= Problem description =
Please return every entry below exactly as written, without any of its pictures.

─── Records

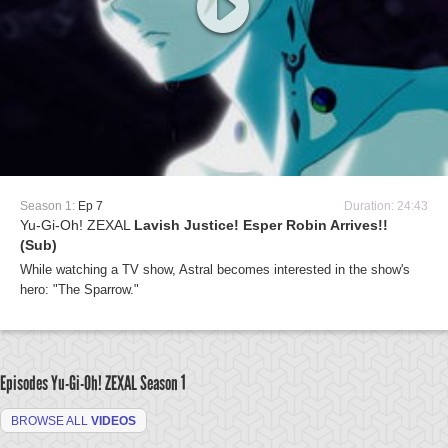
Season 1:
Ep 7
Duration: 24:43
Yu-Gi-Oh! ZEXAL
Lavish Justice! Esper Robin Arrives!!
(Sub)
While watching a TV show, Astral becomes interested in the show's
hero: "The Sparrow."
Episodes Yu-Gi-Oh! ZEXAL
Season 1
BROWSE ALL
VIDEOS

──────

= Reply to the task =
Season 1:
Ep 7
Duration: 24:43
Yu-Gi-Oh! ZEXAL
Lavish Justice! Esper Robin Arrives!!
(Sub)
While watching a TV show, Astral becomes interested in the show's
hero: "The Sparrow."
Episodes Yu-Gi-Oh! ZEXAL
Season 1
BROWSE ALL
VIDEOS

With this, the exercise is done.